Kind ahmt Majestät nach. Kind zitiert die gestrige Nacht.
Majestät noch entsetzter. Also bitte. Das Kind sei ja wahnsinnig. So vom Vater zu reden! Ob der Hofstaat nicht einsehe, wie verrückt das Kind ist! Und der Tonfall, mit dem das Kind jetzt rede! Kann schon sein, dass Majestät geschimpft haben, aber mit dem Tonfall, mit dem mache das Kind alles wieder wett, der sei ja schlimmer als alle Schimpfwörter aus dem königlichen Munde zusammen. Majestät wenden sich an Madame. Das Kind sei eine Zumutung für die Dynastie. Das sei der Beweis. So wie es mit dem Vater rede, das sei ja direkt peinlich. Majestät befinden, dass das Kind langsam alt genug sei, endlich eine Therapie zu machen, in welcher es lerne, dass man so mit dem eigenen Vater nicht rede.
Kind hat eine Therapie gemacht. Allerdings aus anderen Gründen.Aus der königlichen Pathologie:
Mehrere Realitäten: wenn Majestät es will, dann werden Worte umgedreht, Sätze umgestellt, eine ganze Aussage ins Gegenteil gewandelt. Videobeweis würde helfen, aber es ist zu bezweifeln, ob die Kamera den Anfall heil übersteht.

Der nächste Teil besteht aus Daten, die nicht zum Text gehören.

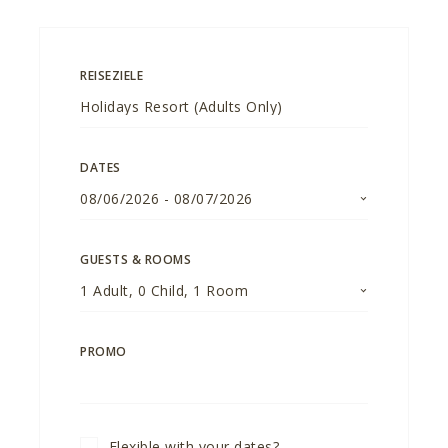
REISEZIELE
DATES
08/06/2026
-
08/07/2026
GUESTS & ROOMS
1
Adult
,
0
Child
,
1
Room
PROMO
Flexible with your dates?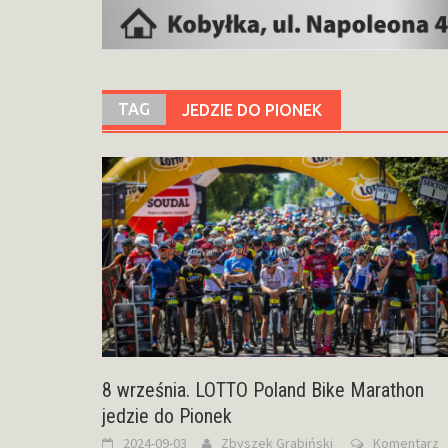
TAG
JEDZIE DO PIONEK
8 września. LOTTO Poland Bike Marathon
jedzie do Pionek
2024-09-03
Zbyszek Grabiński
Komentarz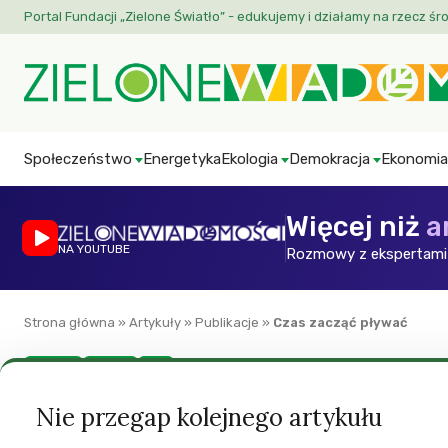
Portal Fundacji „Zielone Światło” - edukujemy i działamy na rzecz śr
Społeczeństwo
Energetyka
Ekologia
Demokracja
Ekonomia
Więcej niż
a
NA YOUTUBE
Rozmowy z ekspertami 
Strona główna
»
Artykuły
»
Publikacje
»
Czas zacząć pływać
Kultura
Miasto
ZW
Czas zacząć pływa
Nie przegap kolejnego artykułu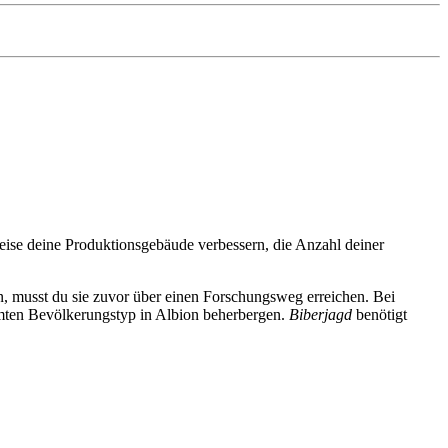
sweise deine Produktionsgebäude verbessern, die Anzahl deiner
n, musst du sie zuvor über einen Forschungsweg erreichen. Bei
mten Bevölkerungstyp in Albion beherbergen.
Biberjagd
benötigt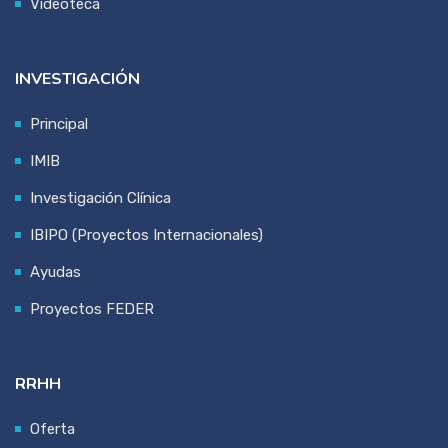
Videoteca
INVESTIGACIÓN
Principal
IMIB
Investigación Clínica
IBIPO (Proyectos Internacionales)
Ayudas
Proyectos FEDER
RRHH
Oferta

Mißbrauch von Familienmitgliedern: wir sind auf Entzug, wir brauchen mal wieder eine Entschuldigung, um uns gut zu fühlen. Also suchen wir uns ein Opfer und quälen es. Natürlich unter Ausschluss von Zeugen. Immer. Geht aber nur gut, solange der Hofstaat nicht miteinander redet.
Täter-Opfer-Umkehr: Nicht jemand, der kreischend mit Selbstmord droht, braucht eine Therapie, natürlich nicht. Die anderen schon. Das sollten sie allerdings auch wirklich tun.